La tolérance et la complicité dans les crimes de guerre d'Israël poussent l'Occident dans l'abîme de l'inhumanité

Gaza n’est pas seulement Gaza. Martyrée et indomptable, elle est aussi un symbole universel. Représente le monde colonisé. À l’immigré, à l’opprimé, à la femme, à l’Indien, au Noir. Le traitement que reçoit Gaza est le même que le reste d’entre nous recevra. « Gaza est la première expérience où nous sommes tous considérés comme jetables » : une phrase de Gustavo Petro, reprise par l'homme politique et écrivain grec Yanis Varoufakis.

A gazéification du tiers-monde comme stratégie impériale

Le génocide à Gaza a polarisé l’humanité. D’une part, une conscience solidaire et anticoloniale se développe dans le monde entier, issue du soutien au peuple palestinien.

Un après-midi pluvieux à Bogotá, en juin, un méga concert a lieu au Plaza de Bolivar. Sur fond d'un immense drapeau palestinien et du slogan Arrêtez le génocide», chantent des musiciens comme Ahmed Eid, né à Ramallah, ou le groupe Escopetarra, porte-parole colombien de la non-violence. Avec le Kufia noir et blanc autour du cou, les filles et les garçons faisant la queue sous la pluie jusqu'à ce que la place déborde.
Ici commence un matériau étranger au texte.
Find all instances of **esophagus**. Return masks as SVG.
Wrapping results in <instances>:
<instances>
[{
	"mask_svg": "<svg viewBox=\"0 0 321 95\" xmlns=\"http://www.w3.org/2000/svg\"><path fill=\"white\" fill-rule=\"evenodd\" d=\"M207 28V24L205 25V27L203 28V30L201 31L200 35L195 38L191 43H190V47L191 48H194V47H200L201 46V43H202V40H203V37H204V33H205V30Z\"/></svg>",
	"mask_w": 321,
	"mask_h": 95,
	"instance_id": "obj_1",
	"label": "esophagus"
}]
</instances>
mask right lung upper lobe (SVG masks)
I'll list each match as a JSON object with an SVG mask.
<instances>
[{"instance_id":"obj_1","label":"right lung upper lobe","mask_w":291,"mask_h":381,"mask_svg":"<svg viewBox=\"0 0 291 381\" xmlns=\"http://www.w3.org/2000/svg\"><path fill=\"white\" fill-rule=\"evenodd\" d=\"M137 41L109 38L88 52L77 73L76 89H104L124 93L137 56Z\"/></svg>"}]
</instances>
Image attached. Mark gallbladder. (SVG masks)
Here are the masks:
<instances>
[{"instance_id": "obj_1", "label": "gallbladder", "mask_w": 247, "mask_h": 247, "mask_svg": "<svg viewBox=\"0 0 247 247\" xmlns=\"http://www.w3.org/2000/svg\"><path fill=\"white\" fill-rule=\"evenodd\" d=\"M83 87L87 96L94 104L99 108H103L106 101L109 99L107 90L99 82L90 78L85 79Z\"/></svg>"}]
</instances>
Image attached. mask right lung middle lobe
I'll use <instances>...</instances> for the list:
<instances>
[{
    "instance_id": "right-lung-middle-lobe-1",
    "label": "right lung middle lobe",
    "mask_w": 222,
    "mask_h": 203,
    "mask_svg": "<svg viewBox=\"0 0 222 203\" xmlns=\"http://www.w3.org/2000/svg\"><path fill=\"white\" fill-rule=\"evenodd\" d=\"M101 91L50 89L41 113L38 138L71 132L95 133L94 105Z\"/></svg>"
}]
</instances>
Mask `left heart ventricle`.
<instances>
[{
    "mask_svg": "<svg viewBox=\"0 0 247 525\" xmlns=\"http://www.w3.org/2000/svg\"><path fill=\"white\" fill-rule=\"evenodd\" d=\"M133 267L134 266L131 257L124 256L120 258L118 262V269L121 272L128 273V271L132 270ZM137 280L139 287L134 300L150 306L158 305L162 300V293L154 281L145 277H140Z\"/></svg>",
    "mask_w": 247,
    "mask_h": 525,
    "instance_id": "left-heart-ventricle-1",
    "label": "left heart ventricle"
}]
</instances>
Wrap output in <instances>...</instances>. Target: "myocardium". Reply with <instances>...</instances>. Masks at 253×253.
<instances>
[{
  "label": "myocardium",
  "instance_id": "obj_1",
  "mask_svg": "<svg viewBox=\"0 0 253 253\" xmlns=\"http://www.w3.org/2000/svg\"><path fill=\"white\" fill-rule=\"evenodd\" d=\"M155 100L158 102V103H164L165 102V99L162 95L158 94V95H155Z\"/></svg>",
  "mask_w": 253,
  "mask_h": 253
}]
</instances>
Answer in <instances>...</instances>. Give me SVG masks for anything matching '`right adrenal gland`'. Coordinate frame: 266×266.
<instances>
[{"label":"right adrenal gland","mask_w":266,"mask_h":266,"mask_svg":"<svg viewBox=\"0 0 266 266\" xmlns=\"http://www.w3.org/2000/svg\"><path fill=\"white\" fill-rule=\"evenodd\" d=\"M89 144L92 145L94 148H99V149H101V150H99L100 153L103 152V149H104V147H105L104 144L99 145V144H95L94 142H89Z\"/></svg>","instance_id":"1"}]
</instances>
D'autre part, l'intolérance, la xénophobie, l'islamophobie et la mise en œuvre de méthodes extrêmes de pillage, d'invasion et d'extermination sont enracinées dans l'opposition et liées aux intérêts d'Israël.
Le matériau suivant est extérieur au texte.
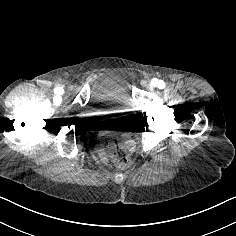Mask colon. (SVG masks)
I'll use <instances>...</instances> for the list:
<instances>
[{
    "label": "colon",
    "mask_w": 236,
    "mask_h": 236,
    "mask_svg": "<svg viewBox=\"0 0 236 236\" xmlns=\"http://www.w3.org/2000/svg\"><path fill=\"white\" fill-rule=\"evenodd\" d=\"M108 153L111 160L119 169H126L130 165V156L127 149L119 142L108 145Z\"/></svg>",
    "instance_id": "colon-1"
}]
</instances>
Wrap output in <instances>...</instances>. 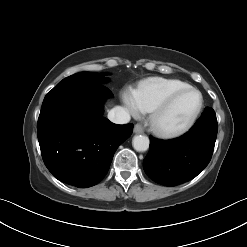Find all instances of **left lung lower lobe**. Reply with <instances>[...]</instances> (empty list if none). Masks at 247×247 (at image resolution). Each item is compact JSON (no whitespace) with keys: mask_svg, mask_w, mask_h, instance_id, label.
I'll return each mask as SVG.
<instances>
[{"mask_svg":"<svg viewBox=\"0 0 247 247\" xmlns=\"http://www.w3.org/2000/svg\"><path fill=\"white\" fill-rule=\"evenodd\" d=\"M218 123L212 108H205L189 132L172 140L150 137L143 161L146 174L155 182L176 186L196 177L210 162Z\"/></svg>","mask_w":247,"mask_h":247,"instance_id":"0a47b994","label":"left lung lower lobe"}]
</instances>
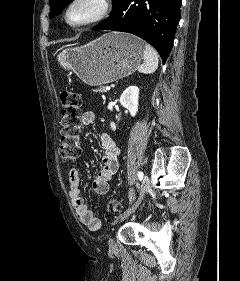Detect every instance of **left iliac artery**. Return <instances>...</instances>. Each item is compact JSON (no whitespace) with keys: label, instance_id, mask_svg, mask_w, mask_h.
Wrapping results in <instances>:
<instances>
[{"label":"left iliac artery","instance_id":"44dca946","mask_svg":"<svg viewBox=\"0 0 240 281\" xmlns=\"http://www.w3.org/2000/svg\"><path fill=\"white\" fill-rule=\"evenodd\" d=\"M138 178H139V180H142V178H143V172H141V171L138 172Z\"/></svg>","mask_w":240,"mask_h":281}]
</instances>
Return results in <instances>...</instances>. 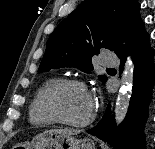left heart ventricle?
I'll list each match as a JSON object with an SVG mask.
<instances>
[{"instance_id":"1","label":"left heart ventricle","mask_w":155,"mask_h":149,"mask_svg":"<svg viewBox=\"0 0 155 149\" xmlns=\"http://www.w3.org/2000/svg\"><path fill=\"white\" fill-rule=\"evenodd\" d=\"M54 102L59 112L71 121L86 119L93 108L91 96L76 86H67L58 90Z\"/></svg>"}]
</instances>
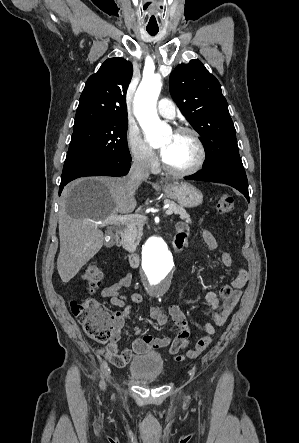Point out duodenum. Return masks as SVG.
Returning <instances> with one entry per match:
<instances>
[{
	"mask_svg": "<svg viewBox=\"0 0 299 443\" xmlns=\"http://www.w3.org/2000/svg\"><path fill=\"white\" fill-rule=\"evenodd\" d=\"M116 239L117 241L120 243L123 239V231L122 230H118L116 233ZM185 247V242L183 241H179L177 239L174 240L173 243V250L176 253L181 252ZM139 262H140V257L136 252H131L129 254V264L132 268H137L139 266Z\"/></svg>",
	"mask_w": 299,
	"mask_h": 443,
	"instance_id": "410a0bca",
	"label": "duodenum"
}]
</instances>
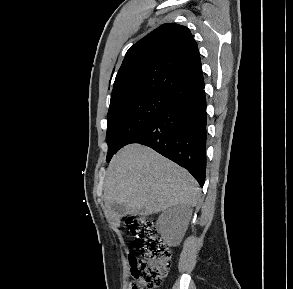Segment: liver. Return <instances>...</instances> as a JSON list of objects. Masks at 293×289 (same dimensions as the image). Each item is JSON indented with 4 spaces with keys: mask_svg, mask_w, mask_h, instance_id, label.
I'll list each match as a JSON object with an SVG mask.
<instances>
[{
    "mask_svg": "<svg viewBox=\"0 0 293 289\" xmlns=\"http://www.w3.org/2000/svg\"><path fill=\"white\" fill-rule=\"evenodd\" d=\"M199 194L187 170L140 144L119 150L107 168L104 201L117 222L121 216L112 210L114 204H124L129 215H150L175 205L193 207Z\"/></svg>",
    "mask_w": 293,
    "mask_h": 289,
    "instance_id": "liver-1",
    "label": "liver"
}]
</instances>
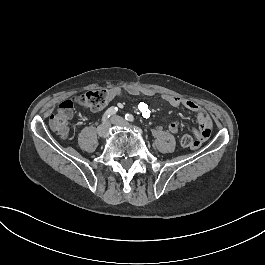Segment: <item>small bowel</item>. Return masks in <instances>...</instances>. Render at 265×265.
<instances>
[{
	"label": "small bowel",
	"mask_w": 265,
	"mask_h": 265,
	"mask_svg": "<svg viewBox=\"0 0 265 265\" xmlns=\"http://www.w3.org/2000/svg\"><path fill=\"white\" fill-rule=\"evenodd\" d=\"M154 95H156L155 90L136 85H129L124 87L112 86L108 90L109 100H113L114 98L122 96L151 97ZM161 97L163 101L174 108L185 109L196 114L197 128L194 130L196 141H194L192 147L195 150L200 149L202 146L201 142L208 139L211 134L212 123L208 112L198 103L190 99L168 94H163ZM167 128L168 131L172 134H177L179 131V125L175 121H170Z\"/></svg>",
	"instance_id": "obj_1"
}]
</instances>
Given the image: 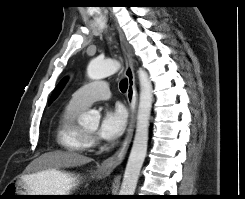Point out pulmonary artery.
Here are the masks:
<instances>
[{
	"label": "pulmonary artery",
	"instance_id": "pulmonary-artery-1",
	"mask_svg": "<svg viewBox=\"0 0 245 199\" xmlns=\"http://www.w3.org/2000/svg\"><path fill=\"white\" fill-rule=\"evenodd\" d=\"M111 96L109 86L104 81H95L79 88L71 97L72 105L85 109L95 101L107 100Z\"/></svg>",
	"mask_w": 245,
	"mask_h": 199
}]
</instances>
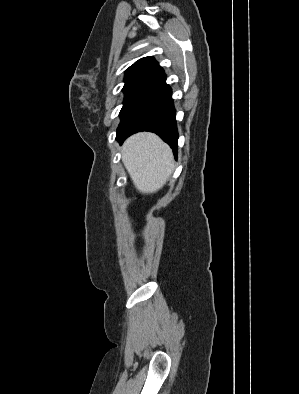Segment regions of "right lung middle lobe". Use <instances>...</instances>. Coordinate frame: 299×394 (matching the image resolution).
Here are the masks:
<instances>
[{"label":"right lung middle lobe","instance_id":"right-lung-middle-lobe-1","mask_svg":"<svg viewBox=\"0 0 299 394\" xmlns=\"http://www.w3.org/2000/svg\"><path fill=\"white\" fill-rule=\"evenodd\" d=\"M148 89L143 87H124L125 94L123 107L120 111V116L123 118L127 110L134 104V102L143 95Z\"/></svg>","mask_w":299,"mask_h":394}]
</instances>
À peu près à la même date que le concert de Bogotá, au théâtre Gubbangen de Stockholm, un groupe de nazis masqués a attaqué un meeting pro-palestinien de partis de gauche, blessant cinquante personnes. A Nuseirat, au centre de Gaza, une école de l'ONU a été bombardée par Israël, faisant cinquante morts et des dizaines de blessés. Dans la ville de Washington – alors que les massacres à Gaza dépassaient déjà les quarante mille – Benjamin Netanyahu est apparu et a pris la parole devant le Congrès nord-américain et a reçu une standing ovation.

Face aux horreurs de la Seconde Guerre mondiale, l'écrivain George Bataille a eu une vision. Bataille a vu « (…) la Terre projetée dans l’espace comme une femme hurlant la tête en feu ». L’image se déroule aujourd’hui sous nos yeux. Nous sommes témoins d'un génocide : ce sera notre marque générationnelle.
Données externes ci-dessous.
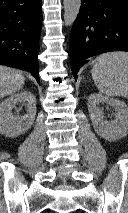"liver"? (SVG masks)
I'll return each instance as SVG.
<instances>
[{
    "instance_id": "6515ba94",
    "label": "liver",
    "mask_w": 128,
    "mask_h": 213,
    "mask_svg": "<svg viewBox=\"0 0 128 213\" xmlns=\"http://www.w3.org/2000/svg\"><path fill=\"white\" fill-rule=\"evenodd\" d=\"M25 83V77L18 70L0 65V98L20 90Z\"/></svg>"
}]
</instances>
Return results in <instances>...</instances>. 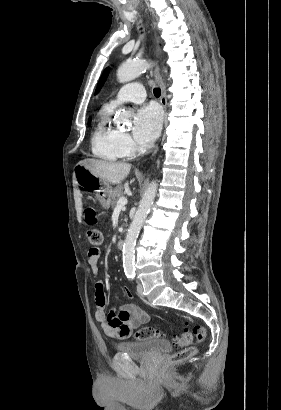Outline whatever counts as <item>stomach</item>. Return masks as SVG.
Masks as SVG:
<instances>
[{"label": "stomach", "mask_w": 281, "mask_h": 410, "mask_svg": "<svg viewBox=\"0 0 281 410\" xmlns=\"http://www.w3.org/2000/svg\"><path fill=\"white\" fill-rule=\"evenodd\" d=\"M73 176L79 187L96 193L103 208L108 209L110 207L112 189L110 183L105 178L94 174L81 162L75 165Z\"/></svg>", "instance_id": "1"}]
</instances>
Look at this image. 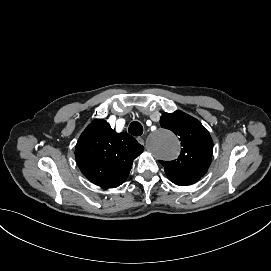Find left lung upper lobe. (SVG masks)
<instances>
[{
  "label": "left lung upper lobe",
  "instance_id": "obj_1",
  "mask_svg": "<svg viewBox=\"0 0 271 271\" xmlns=\"http://www.w3.org/2000/svg\"><path fill=\"white\" fill-rule=\"evenodd\" d=\"M160 125L179 136L182 146L176 160L160 161L168 179L179 186L196 183L211 162L213 141L209 132L197 119L180 110L163 114Z\"/></svg>",
  "mask_w": 271,
  "mask_h": 271
}]
</instances>
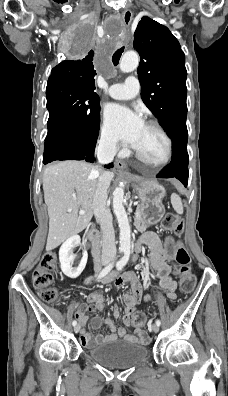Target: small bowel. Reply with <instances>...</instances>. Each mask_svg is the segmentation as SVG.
<instances>
[{"label":"small bowel","mask_w":228,"mask_h":396,"mask_svg":"<svg viewBox=\"0 0 228 396\" xmlns=\"http://www.w3.org/2000/svg\"><path fill=\"white\" fill-rule=\"evenodd\" d=\"M142 245H146L149 250V262L151 267L155 270L158 278V286L165 291V296L174 300L176 298L177 282L171 276V266L168 264L167 251L163 247L157 234L153 232L145 233L140 241L136 244L135 250L139 252ZM108 276L102 279V282L108 283L112 282L116 286H121L125 283L131 285V293H126L123 296L125 304V314L123 316V326L116 328L112 320L109 318L102 319L99 316H95L91 320V326L93 329L100 328L103 324L110 328L111 333L108 335H91L85 331L84 328L80 330V341L81 344L90 348L98 345L102 342L114 340V339H124L137 342H146L148 340L147 332L140 327L134 326V334L127 333V327L133 326L132 324V314L135 311V307L141 302H148L151 299L150 295H143L142 286L137 277L128 273L123 276H118L114 280L109 281ZM93 277L86 279V283L90 284L94 282ZM88 304H83L80 306L76 312V317L78 318L82 327L88 322L87 314L95 311H102L104 309V297L100 292H90L87 296ZM113 318L118 319L120 317V310L117 305L113 307L112 312Z\"/></svg>","instance_id":"obj_1"}]
</instances>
Israël et le sionisme, avec leur politique de terre brûlée et d'extermination, ont fixé l'objectif et la dynamique à suivre.

Les puissances occidentales qui soutiennent et encouragent cette monstrueuse calamité transforment leur « ordre fondé sur des règles » en un ordre fondé sur l’hypocrisie, la violence et le double standard : elles condamnent l’invasion de l’Ukraine par la Russie, mais tolèrent l’invasion de la Palestine par Israël.

La tolérance et la complicité dans les crimes de guerre commis par Israël poussent l’Occident dans l’abîme de l’inhumanité. En s’autorisant ce qu’il a toléré de la part d’Israël, l’Occident considérera la guerre comme un moyen et le pillage comme une fin. Il n'y aura pas de colère ou de sauvagerie qu'il ne considère pas comme licite et qu'il n'utilise pas à son propre bénéfice.

Des enfants déchirés ; des femmes brûlées vives ; des gens condamnés à la soif et à la faim ; torture des prisonniers; les nouveau-nés destinés à mourir ; violation de tout asile, qu’il s’agisse d’une école, d’un hôpital ou d’un camp de réfugiés. Même Hieronymus Bosch, dans sa peinture la plus délirante de l’enfer, ne pouvait pas imaginer ce qui apparaît chaque jour dans les médias.

Niant et ignorant l'ONU, les Droits de l'Homme, les organisations d'aide humanitaire ou les hautes Tribunaux internationaux, et désormais libérés du poids de l'éthique, du respect et de la compassion, les empires anciens et l'empire récent deviendront peu à peu des machines furieuses, puis libérées.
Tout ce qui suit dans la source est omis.